▶ Task objective:
Look below for the line containing "Latest News (2)", then write out that line and every line after it to the end, exactly, minus the pictures.

(Page images and extracted text)
::::
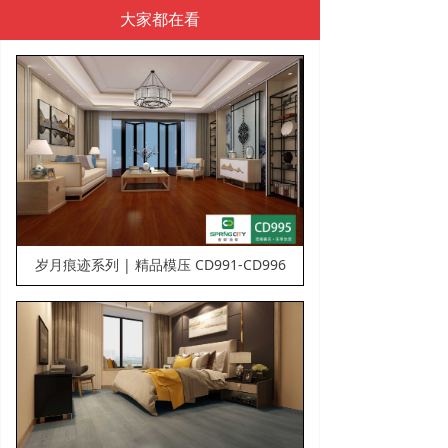
大家都在看
肌肤与肌理的触觉，会不会感动于这一刻的温润，有些
时光，长或者不长，不应该错过，有些印记，美或者不
美，端看心情，春都地板原木奥妙系列，精选原材，以
精堪工艺雕刻千变万化的天然纹理，注重线型的搭配和
颜色的协调，展现出大自然给予的万千风情，
粗犷的纹理，张扬着自由的灵魂。每个眼神，每个微
笑，宣告着自己的主张：生活，我的主张至上。
岁月痕迹系列 | 精品模压 CD991-CD996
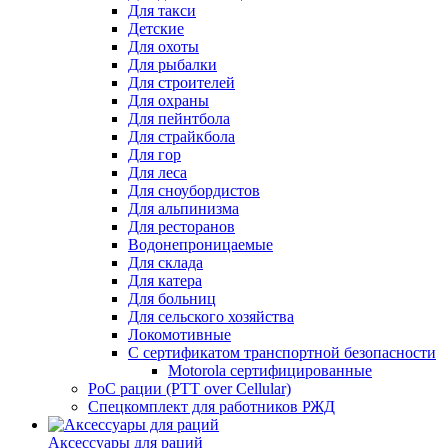
Для такси
Детские
Для охоты
Для рыбалки
Для строителей
Для охраны
Для пейнтбола
Для страйкбола
Для гор
Для леса
Для сноубордистов
Для альпинизма
Для ресторанов
Водонепроницаемые
Для склада
Для катера
Для больниц
Для сельского хозяйства
Локомотивные
С сертификатом транспортной безопасности
Motorola сертифицированные
PoC рации (PTT over Cellular)
Спецкомплект для работников РЖД
Аксессуары для раций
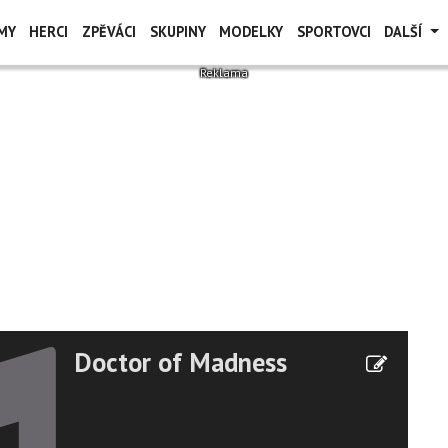
MY
HERCI
ZPĚVÁCI
SKUPINY
MODELKY
SPORTOVCI
DALŠÍ
Doctor of Madness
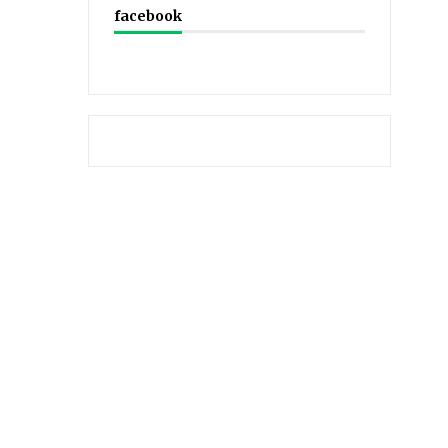
facebook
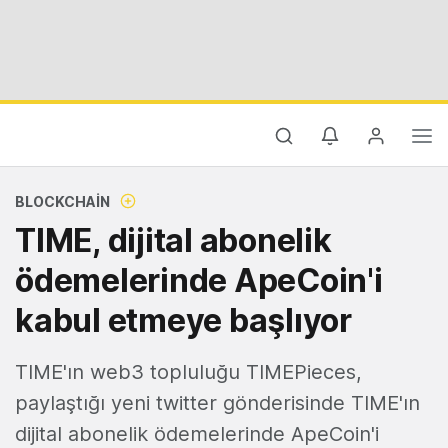
BLOCKCHAIN
TIME, dijital abonelik
ödemelerinde ApeCoin'i
kabul etmeye başlıyor
TIME'ın web3 topluluğu TIMEPieces,
paylaştığı yeni twitter gönderisinde TIME'ın
dijital abonelik ödemelerinde ApeCoin'i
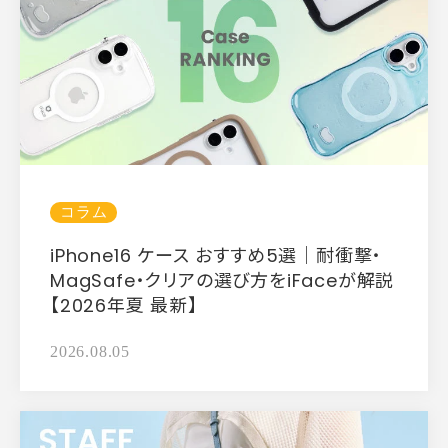
コラム
iPhone16 ケース おすすめ5選｜耐衝撃・
MagSafe・クリアの選び方をiFaceが解説
【2026年夏 最新】
2026.08.05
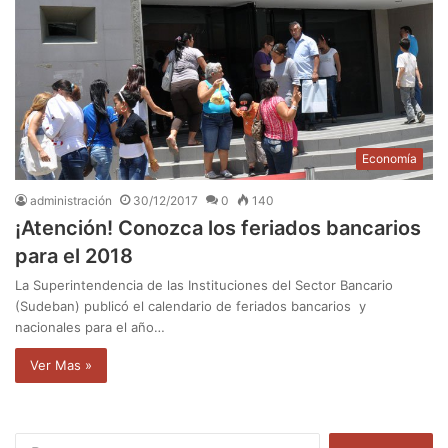
Economía
administración
30/12/2017
0
140
¡Atención! Conozca los feriados bancarios
para el 2018
La Superintendencia de las Instituciones del Sector Bancario
(Sudeban) publicó el calendario de feriados bancarios y
nacionales para el año…
Ver Mas »
B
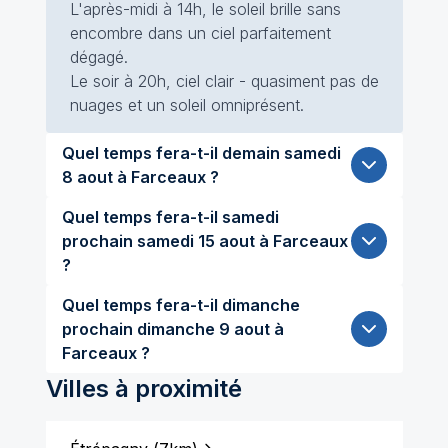
L'après-midi à 14h, le soleil brille sans
encombre dans un ciel parfaitement
dégagé.
Le soir à 20h, ciel clair - quasiment pas de
nuages et un soleil omniprésent.
Quel temps fera-t-il demain samedi
8 aout à Farceaux ?
Quel temps fera-t-il samedi
prochain samedi 15 aout à Farceaux
?
Quel temps fera-t-il dimanche
prochain dimanche 9 aout à
Farceaux ?
Villes à proximité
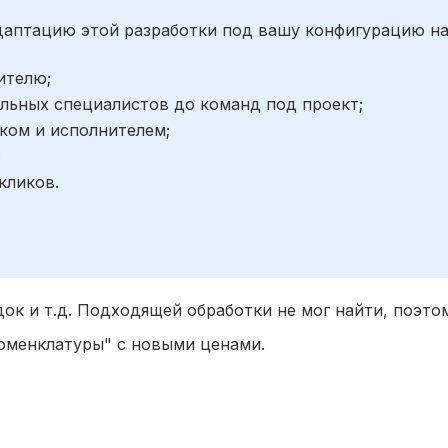
адаптацию этой разработки под вашу конфигурацию н
ителю;
льных специалистов до команд под проект;
ком и исполнителем;
;
кликов.
док и т.д. Подходящей обработки не мог найти, поэто
оменклатуры" с новыми ценами.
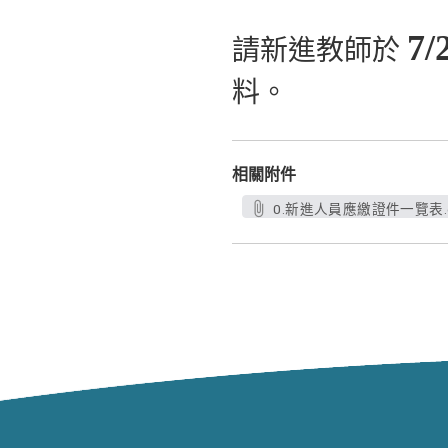
7/
請新進教師於
料。
相關附件
0.新進人員應繳證件一覽表.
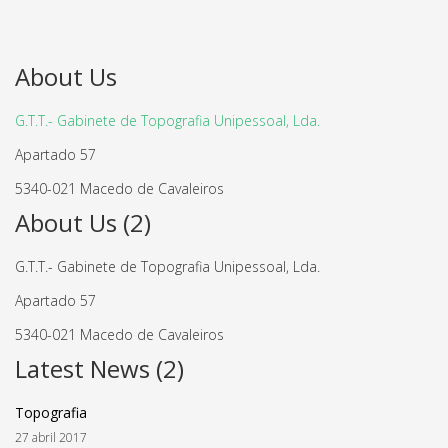
About Us
G.T.T.- Gabinete de Topografia Unipessoal, Lda.
Apartado 57
5340-021 Macedo de Cavaleiros
About Us (2)
G.T.T.- Gabinete de Topografia Unipessoal, Lda.
Apartado 57
5340-021 Macedo de Cavaleiros
Latest News (2)
Topografia
27 abril 2017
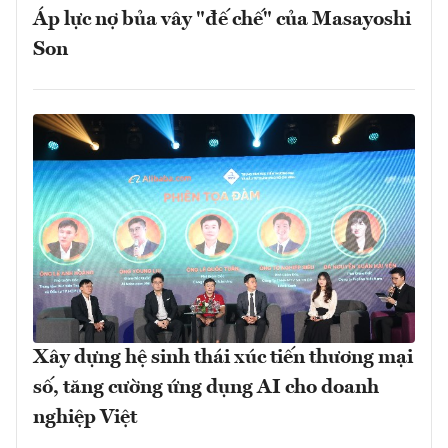
Áp lực nợ bủa vây "đế chế" của Masayoshi
Son
Xây dựng hệ sinh thái xúc tiến thương mại
số, tăng cường ứng dụng AI cho doanh
nghiệp Việt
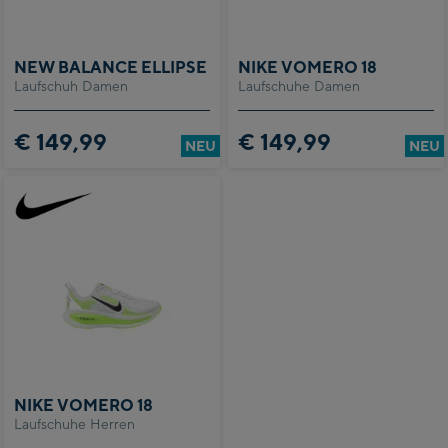
NEW BALANCE ELLIPSE
NIKE VOMERO 18
Laufschuh Damen
Laufschuhe Damen
€ 149,99
€ 149,99
NEU
NEU
NIKE VOMERO 18
Laufschuhe Herren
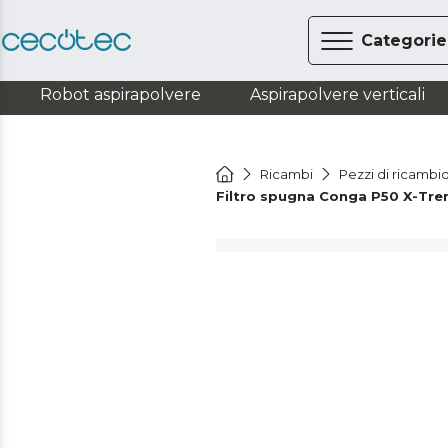
Categorie
Robot aspirapolvere
Aspirapolvere verticali
Ricambi
Pezzi di ricambio
Filtro spugna Conga P50 X-Tr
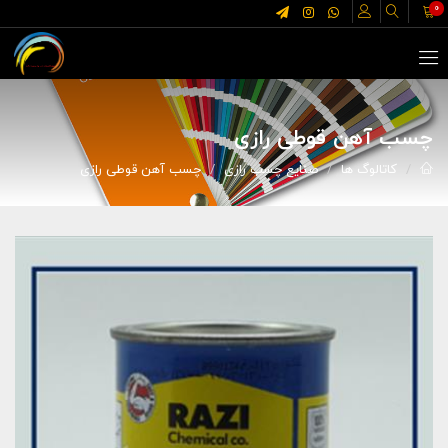
0
چسب آهن قوطی رازی
کاتالوگ ها
صنایع چسب رازی
چسب آهن قوطی رازی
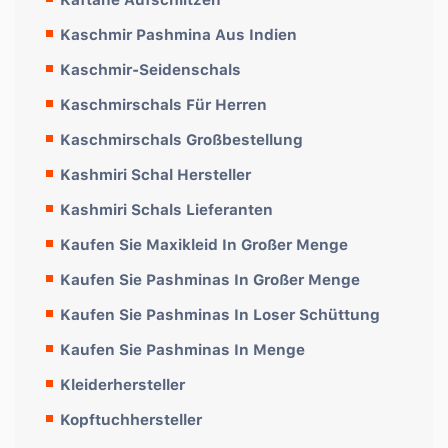
Kaschmir Pashmina Aus Indien
Kaschmir-Seidenschals
Kaschmirschals Für Herren
Kaschmirschals Großbestellung
Kashmiri Schal Hersteller
Kashmiri Schals Lieferanten
Kaufen Sie Maxikleid In Großer Menge
Kaufen Sie Pashminas In Großer Menge
Kaufen Sie Pashminas In Loser Schüttung
Kaufen Sie Pashminas In Menge
Kleiderhersteller
Kopftuchhersteller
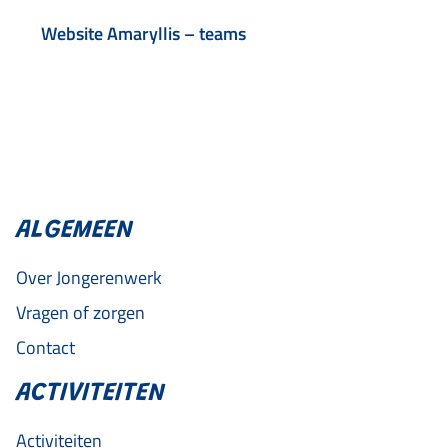
Website Amaryllis – teams
ALGEMEEN
Over Jongerenwerk
Vragen of zorgen
Contact
ACTIVITEITEN
Activiteiten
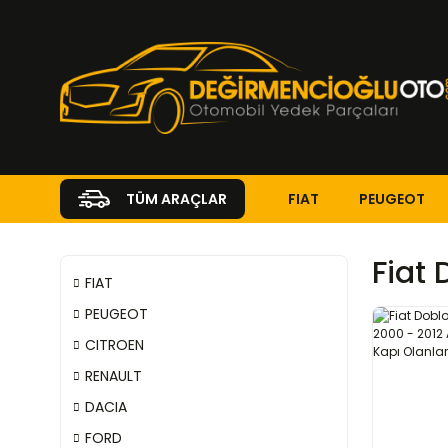
FIAT
PEUGEOT
TÜM ARAÇLAR
Fiat 
FIAT
PEUGEOT
CITROEN
RENAULT
DACIA
FORD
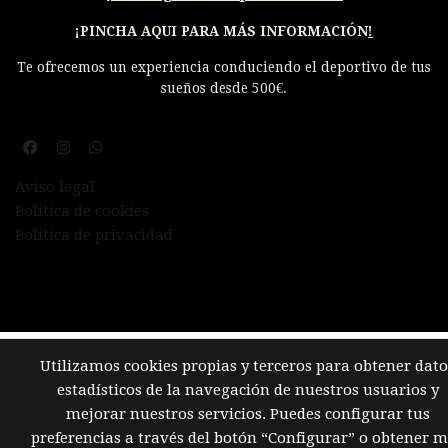
¡PINCHA AQUI PARA MÁS INFORMACIÓN
!
Te ofrecemos un experiencia conduciendo el deportivo de tus
sueños desde 500€.
Aviso legal
Política de cookies
Política de privacidad
Utilizamos cookies propias y terceros para obtener dato
estadísticos de la navegación de nuestros usuarios y
mejorar nuestros servicios. Puedes configurar tus
preferencias a través del botón “Configurar” o obtener 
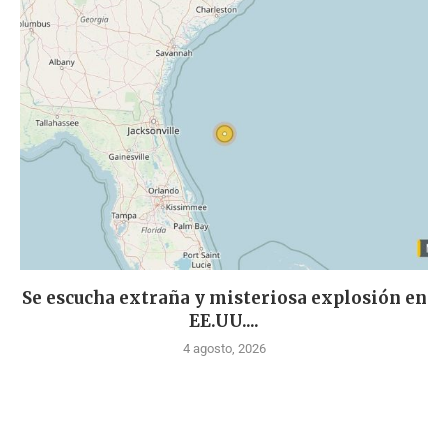
Se escucha extraña y misteriosa explosión en
EE.UU....
4 agosto, 2026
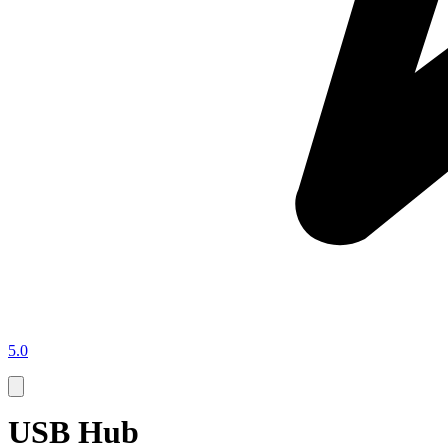
5.0
USB Hub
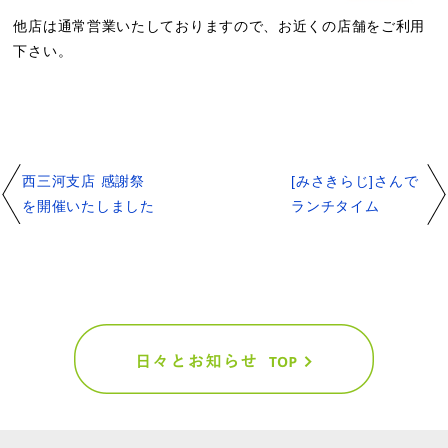
他店は通常営業いたしておりますので、お近くの店舗をご利用
下さい。
西三河支店 感謝祭
[みさきらじ]さんで
を開催いたしました
ランチタイム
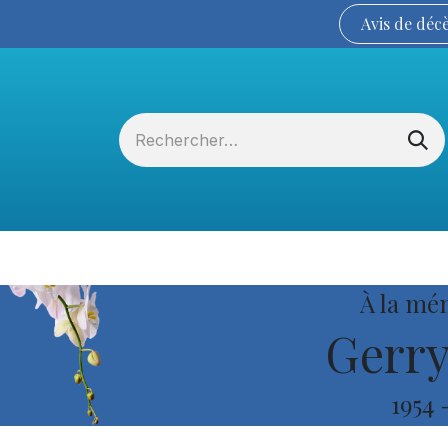
Avis de
déc
Services funéraires
La Coopérative
À la mé
Gerry
1954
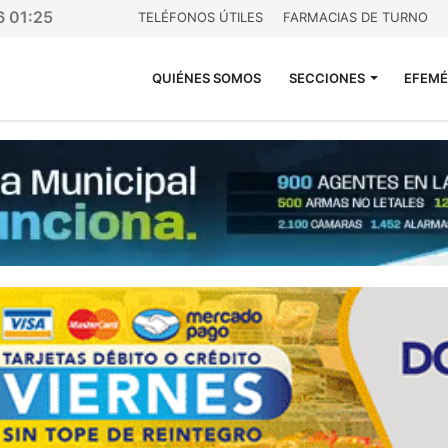
6 01:25
TELÉFONOS ÚTILES
FARMACIAS DE TURNO
QUIÉNES SOMOS
SECCIONES
EFEMÉ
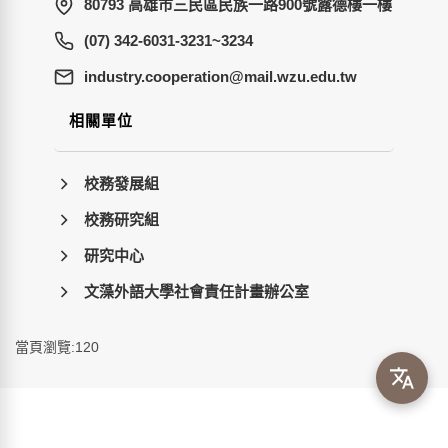
80793 高雄市三民區民族一路900號露德樓一樓
(07) 342-6031-3231~3234
wt.ude.uzw.liam@noitarepooc.yrtsudni
相關單位
校務發展組
校務研究組
研究中心
文藻外語大學社會責任計畫辦公室
當頁瀏覽:120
::::
▶ Response for this exercise:
Latest News (2)
Topografia
27 abril 2017
Áp lực nợ bủa vây "đế chế" của Masayoshi
Son
Xây dựng hệ sinh thái xúc tiến thương mại
số, tăng cường ứng dụng AI cho doanh
nghiệp Việt
NEW BALANCE ELLIPSE
NIKE VOMERO 18
Laufschuh Damen
Laufschuhe Damen
€ 149,99
€ 149,99
NEU
NEU
NIKE VOMERO 18
Laufschuhe Herren
Categorie
Robot aspirapolvere
Aspirapolvere verticali
Ricambi
Pezzi di ricambio
Filtro spugna Conga P50 X-Tr
0
چسب آهن قوطی رازی
کاتالوگ ها
صنایع چسب رازی
چسب آهن قوطی رازی
Kaschmir Pashmina Aus Indien
Kaschmir-Seidenschals
Kaschmirschals Für Herren
Kaschmirschals Großbestellung
Kashmiri Schal Hersteller
Kashmiri Schals Lieferanten
Kaufen Sie Maxikleid In Großer Menge
Kaufen Sie Pashminas In Großer Menge
Kaufen Sie Pashminas In Loser Schüttung
Kaufen Sie Pashminas In Menge
Kleiderhersteller
Kopftuchhersteller
Website Amaryllis – teams
ALGEMEEN
Over Jongerenwerk
Vragen of zorgen
Contact
ACTIVITEITEN
Activiteiten
FIAT
PEUGEOT
TÜM ARAÇLAR
Fiat 
FIAT
PEUGEOT
CITROEN
RENAULT
DACIA
FORD
¡PINCHA AQUI PARA MÁS INFORMACIÓN
!
Te ofrecemos un experiencia conduciendo el deportivo de tus
sueños desde 500€.
Aviso legal
Política de cookies
Política de privacidad
Utilizamos cookies propias y terceros para obtener dato
estadísticos de la navegación de nuestros usuarios y
mejorar nuestros servicios. Puedes configurar tus
preferencias a través del botón “Configurar” o obtener 
Se escucha extraña y misteriosa explosión en
EE.UU....
4 agosto, 2026
5.0
USB Hub
他店は通常営業いたしておりますので、お近くの店舗をご利用
下さい。
西三河支店 感謝祭
[みさきらじ]さんで
を開催いたしました
ランチタイム
Avis de
déc
Services funéraires
La Coopérative
À la mé
Gerry
1954
6 01:25
TELÉFONOS ÚTILES
FARMACIAS DE TURNO
QUIÉNES SOMOS
SECCIONES
EFEMÉ
80793 高雄市三民區民族一路900號露德樓一樓
(07) 342-6031-3231~3234
wt.ude.uzw.liam@noitarepooc.yrtsudni
相關單位
校務發展組
校務研究組
研究中心
文藻外語大學社會責任計畫辦公室
當頁瀏覽:120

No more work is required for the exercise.